[Collection entries]

####################

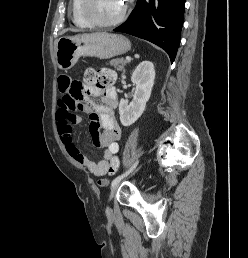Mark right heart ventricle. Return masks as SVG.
I'll use <instances>...</instances> for the list:
<instances>
[{
    "label": "right heart ventricle",
    "mask_w": 248,
    "mask_h": 258,
    "mask_svg": "<svg viewBox=\"0 0 248 258\" xmlns=\"http://www.w3.org/2000/svg\"><path fill=\"white\" fill-rule=\"evenodd\" d=\"M81 0H72L71 2V15L72 21L79 27H89L90 25L84 19L80 9Z\"/></svg>",
    "instance_id": "e07e8e85"
}]
</instances>
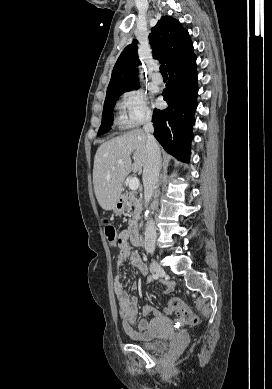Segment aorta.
I'll list each match as a JSON object with an SVG mask.
<instances>
[{"instance_id":"1","label":"aorta","mask_w":272,"mask_h":389,"mask_svg":"<svg viewBox=\"0 0 272 389\" xmlns=\"http://www.w3.org/2000/svg\"><path fill=\"white\" fill-rule=\"evenodd\" d=\"M148 213H149V211H148V210H146V212H145V217H147V216H148Z\"/></svg>"}]
</instances>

####################

▶ **Work task**: Across the entries above, how many lines include the word "fill"? Give only the number.

▶ **Written solution**: 2